• _TASK GOAL_:
Please print every record exactly as it stands, leaving out the pictures.

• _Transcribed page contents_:
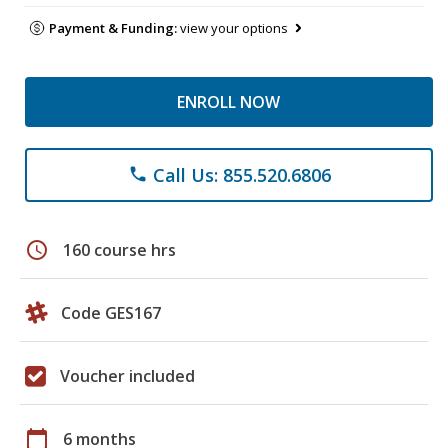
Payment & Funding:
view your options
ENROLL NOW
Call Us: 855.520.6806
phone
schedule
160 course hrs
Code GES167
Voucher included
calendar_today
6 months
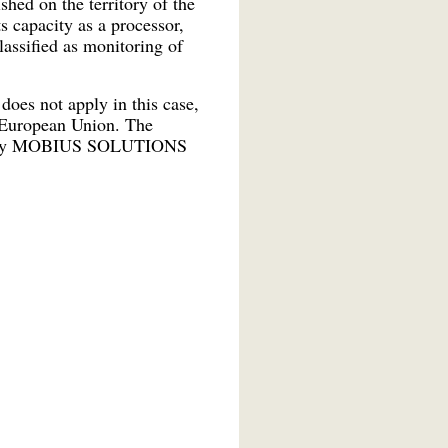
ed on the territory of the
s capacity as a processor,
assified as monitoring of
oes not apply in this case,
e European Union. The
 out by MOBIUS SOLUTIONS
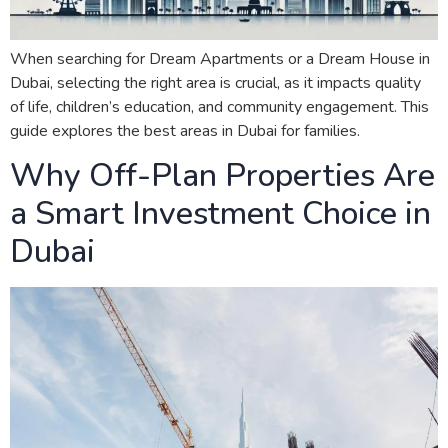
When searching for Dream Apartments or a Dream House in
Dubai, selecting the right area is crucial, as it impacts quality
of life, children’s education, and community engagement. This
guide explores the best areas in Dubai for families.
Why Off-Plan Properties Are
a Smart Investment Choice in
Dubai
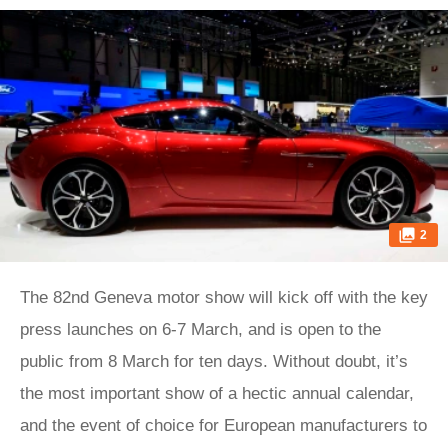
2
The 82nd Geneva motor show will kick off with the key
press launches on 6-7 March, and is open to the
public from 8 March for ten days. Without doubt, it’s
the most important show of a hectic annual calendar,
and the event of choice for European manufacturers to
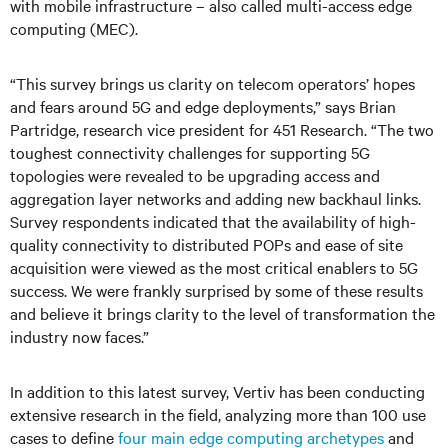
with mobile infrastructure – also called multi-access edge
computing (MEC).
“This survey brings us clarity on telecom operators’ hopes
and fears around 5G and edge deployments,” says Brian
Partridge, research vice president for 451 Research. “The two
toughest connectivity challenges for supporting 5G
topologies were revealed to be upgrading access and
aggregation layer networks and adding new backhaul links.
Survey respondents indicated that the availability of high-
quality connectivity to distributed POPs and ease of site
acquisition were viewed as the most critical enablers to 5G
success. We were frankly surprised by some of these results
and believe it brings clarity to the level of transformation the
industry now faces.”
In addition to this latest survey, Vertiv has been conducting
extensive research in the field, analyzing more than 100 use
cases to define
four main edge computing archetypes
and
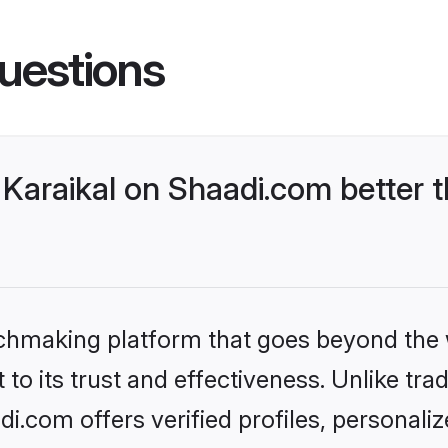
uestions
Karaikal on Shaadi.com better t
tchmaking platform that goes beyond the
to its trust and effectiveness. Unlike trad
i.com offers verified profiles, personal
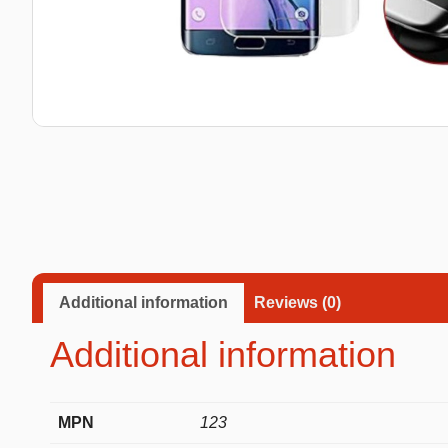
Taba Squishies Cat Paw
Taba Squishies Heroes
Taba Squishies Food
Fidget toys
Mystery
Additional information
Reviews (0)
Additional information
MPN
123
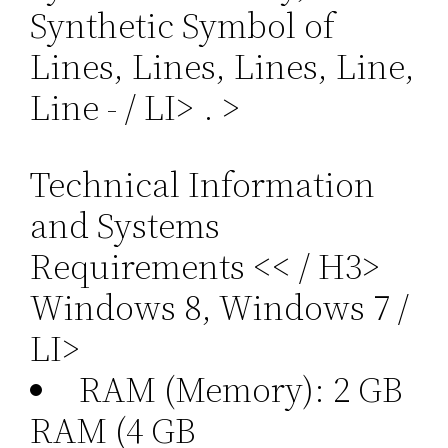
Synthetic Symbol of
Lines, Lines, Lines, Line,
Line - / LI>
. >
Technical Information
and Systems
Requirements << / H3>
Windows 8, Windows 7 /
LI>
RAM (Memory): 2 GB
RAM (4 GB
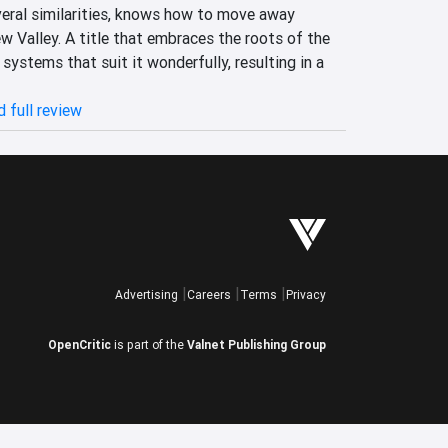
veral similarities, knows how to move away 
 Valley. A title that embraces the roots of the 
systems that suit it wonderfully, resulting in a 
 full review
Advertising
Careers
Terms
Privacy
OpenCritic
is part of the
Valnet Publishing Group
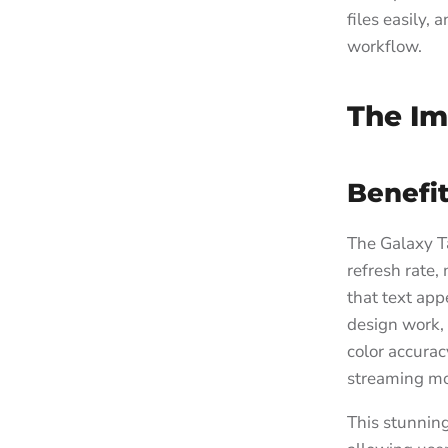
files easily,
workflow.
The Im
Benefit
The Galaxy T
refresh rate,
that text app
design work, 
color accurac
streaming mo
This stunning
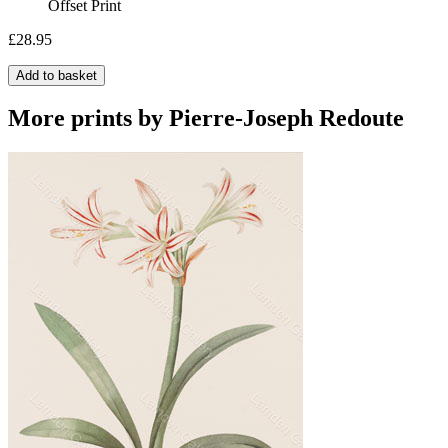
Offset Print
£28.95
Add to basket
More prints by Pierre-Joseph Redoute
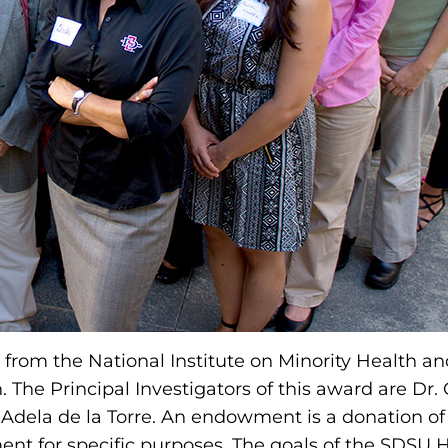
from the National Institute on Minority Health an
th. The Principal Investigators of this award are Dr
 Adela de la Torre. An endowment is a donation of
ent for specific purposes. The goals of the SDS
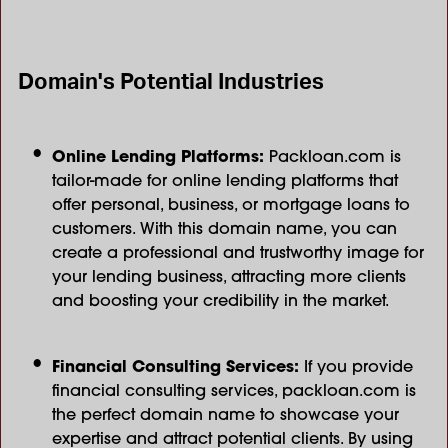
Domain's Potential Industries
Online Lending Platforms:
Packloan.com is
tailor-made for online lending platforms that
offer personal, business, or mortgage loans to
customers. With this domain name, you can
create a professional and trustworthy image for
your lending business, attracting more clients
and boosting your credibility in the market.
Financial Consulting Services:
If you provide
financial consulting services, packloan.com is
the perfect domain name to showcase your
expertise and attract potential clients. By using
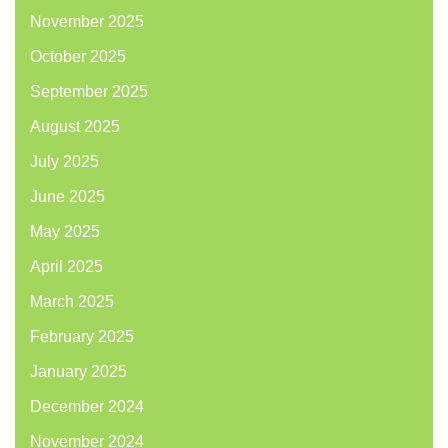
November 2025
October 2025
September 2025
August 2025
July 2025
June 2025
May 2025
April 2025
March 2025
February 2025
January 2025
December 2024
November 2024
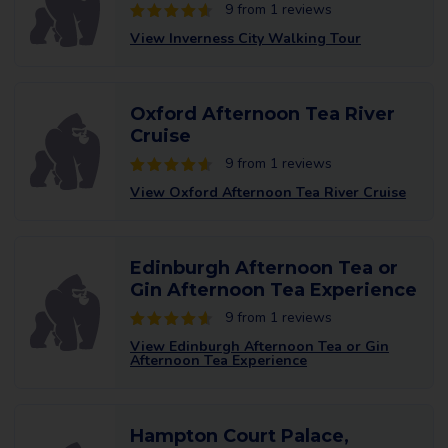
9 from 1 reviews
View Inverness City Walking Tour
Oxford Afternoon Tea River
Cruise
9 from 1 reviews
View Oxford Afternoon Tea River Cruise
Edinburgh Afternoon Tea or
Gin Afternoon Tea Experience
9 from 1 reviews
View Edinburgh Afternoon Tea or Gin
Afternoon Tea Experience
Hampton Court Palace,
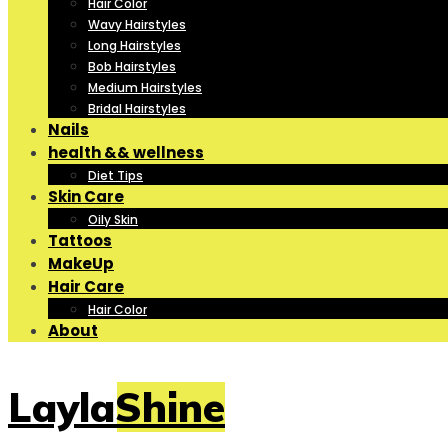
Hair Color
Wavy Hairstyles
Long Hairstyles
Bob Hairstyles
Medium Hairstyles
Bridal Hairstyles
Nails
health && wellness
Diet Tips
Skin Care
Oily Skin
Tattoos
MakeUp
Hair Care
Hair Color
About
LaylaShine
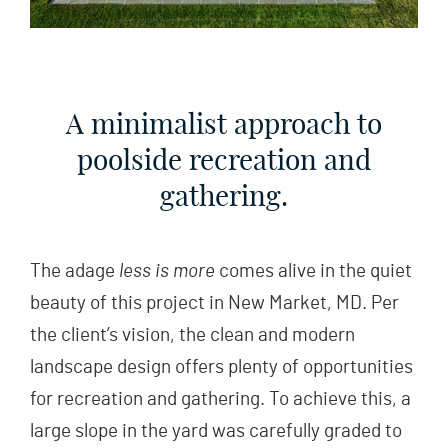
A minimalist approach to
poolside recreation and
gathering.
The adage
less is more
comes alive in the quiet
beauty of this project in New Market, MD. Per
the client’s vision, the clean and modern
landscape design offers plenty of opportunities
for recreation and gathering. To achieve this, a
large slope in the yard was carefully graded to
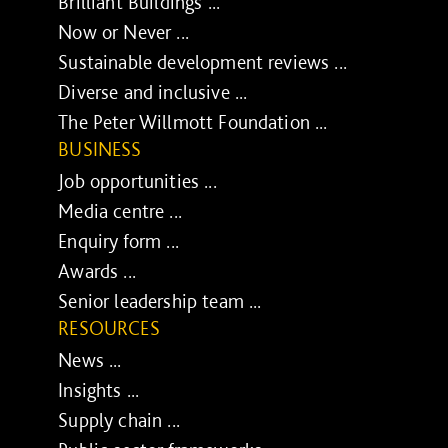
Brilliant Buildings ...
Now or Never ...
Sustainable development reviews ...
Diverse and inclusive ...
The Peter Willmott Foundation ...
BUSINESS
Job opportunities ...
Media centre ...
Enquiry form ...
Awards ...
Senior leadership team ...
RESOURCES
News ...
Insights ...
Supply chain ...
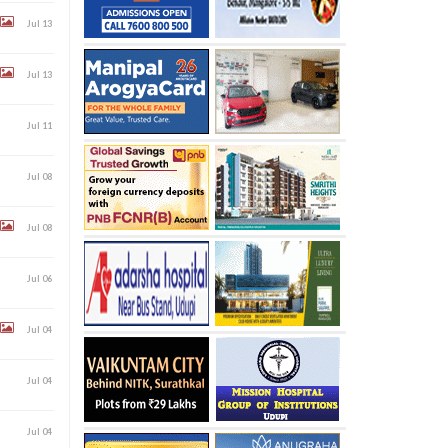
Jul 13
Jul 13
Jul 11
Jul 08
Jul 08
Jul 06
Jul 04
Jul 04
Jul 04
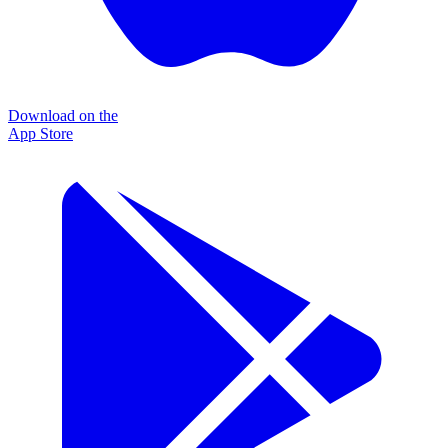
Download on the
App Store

• _SOLUTION_:
Payment & Funding:
view your options
ENROLL NOW
Call Us: 855.520.6806
phone
schedule
160 course hrs
Code GES167
Voucher included
calendar_today
6 months
ed on the territory of the
s capacity as a processor,
assified as monitoring of
oes not apply in this case,
e European Union. The
 out by MOBIUS SOLUTIONS
When searching for Dream Apartments or a Dream House in
Dubai, selecting the right area is crucial, as it impacts quality
of life, children’s education, and community engagement. This
guide explores the best areas in Dubai for families.
Why Off-Plan Properties Are
a Smart Investment Choice in
Dubai
2
The 82nd Geneva motor show will kick off with the key
press launches on 6-7 March, and is open to the
public from 8 March for ten days. Without doubt, it’s
the most important show of a hectic annual calendar,
and the event of choice for European manufacturers to
with mobile infrastructure – also called multi-access edge
computing (MEC).
“This survey brings us clarity on telecom operators’ hopes
and fears around 5G and edge deployments,” says Brian
Partridge, research vice president for 451 Research. “The two
toughest connectivity challenges for supporting 5G
topologies were revealed to be upgrading access and
aggregation layer networks and adding new backhaul links.
Survey respondents indicated that the availability of high-
quality connectivity to distributed POPs and ease of site
acquisition were viewed as the most critical enablers to 5G
success. We were frankly surprised by some of these results
and believe it brings clarity to the level of transformation the
industry now faces.”
In addition to this latest survey, Vertiv has been conducting
extensive research in the field, analyzing more than 100 use
cases to define
four main edge computing archetypes
and
uestions
Karaikal on Shaadi.com better t
tchmaking platform that goes beyond the
to its trust and effectiveness. Unlike trad
i.com offers verified profiles, personal
Taba Squishies Cat Paw
Taba Squishies Heroes
Taba Squishies Food
Fidget toys
Mystery
Additional information
Reviews (0)
Additional information
MPN
123
Synthetic Symbol of
Lines, Lines, Lines, Line,
Line - / LI>
. >
Technical Information
and Systems
Requirements << / H3>
Windows 8, Windows 7 /
LI>
RAM (Memory): 2 GB
RAM (4 GB
veral similarities, knows how to move away 
 Valley. A title that embraces the roots of the 
systems that suit it wonderfully, resulting in a 
 full review
Advertising
Careers
Terms
Privacy
OpenCritic
is part of the
Valnet Publishing Group
files easily,
workflow.
The Im
Benefit
The Galaxy T
refresh rate,
that text app
design work, 
color accurac
streaming mo
This stunning
Offset Print
£28.95
Add to basket
More prints by Pierre-Joseph Redoute
from the National Institute on Minority Health an
th. The Principal Investigators of this award are Dr
 Adela de la Torre. An endowment is a donation of
ent for specific purposes. The goals of the SDS
Domain's Potential Industries
Online Lending Platforms:
Packloan.com is
tailor-made for online lending platforms that
offer personal, business, or mortgage loans to
customers. With this domain name, you can
create a professional and trustworthy image for
your lending business, attracting more clients
and boosting your credibility in the market.
Financial Consulting Services:
If you provide
financial consulting services, packloan.com is
the perfect domain name to showcase your
expertise and attract potential clients. By using
November 2025
October 2025
September 2025
August 2025
July 2025
June 2025
May 2025
April 2025
March 2025
February 2025
January 2025
December 2024
November 2024
9 from 1 reviews
View Inverness City Walking Tour
Oxford Afternoon Tea River
Cruise
9 from 1 reviews
View Oxford Afternoon Tea River Cruise
Edinburgh Afternoon Tea or
Gin Afternoon Tea Experience
9 from 1 reviews
View Edinburgh Afternoon Tea or Gin
Afternoon Tea Experience
Hampton Court Palace,
Hair Color
Wavy Hairstyles
Long Hairstyles
Bob Hairstyles
Medium Hairstyles
Bridal Hairstyles
Nails
health && wellness
Diet Tips
Skin Care
Oily Skin
Tattoos
MakeUp
Hair Care
Hair Color
About
LaylaShine
A minimalist approach to
poolside recreation and
gathering.
The adage
less is more
comes alive in the quiet
beauty of this project in New Market, MD. Per
the client’s vision, the clean and modern
landscape design offers plenty of opportunities
for recreation and gathering. To achieve this, a
large slope in the yard was carefully graded to
Brilliant Buildings ...
Now or Never ...
Sustainable development reviews ...
Diverse and inclusive ...
The Peter Willmott Foundation ...
BUSINESS
Job opportunities ...
Media centre ...
Enquiry form ...
Awards ...
Senior leadership team ...
RESOURCES
News ...
Insights ...
Supply chain ...
Jul 13
Jul 13
Jul 11
Jul 08
Jul 08
Jul 06
Jul 04
Jul 04
Jul 04
Download on the
App Store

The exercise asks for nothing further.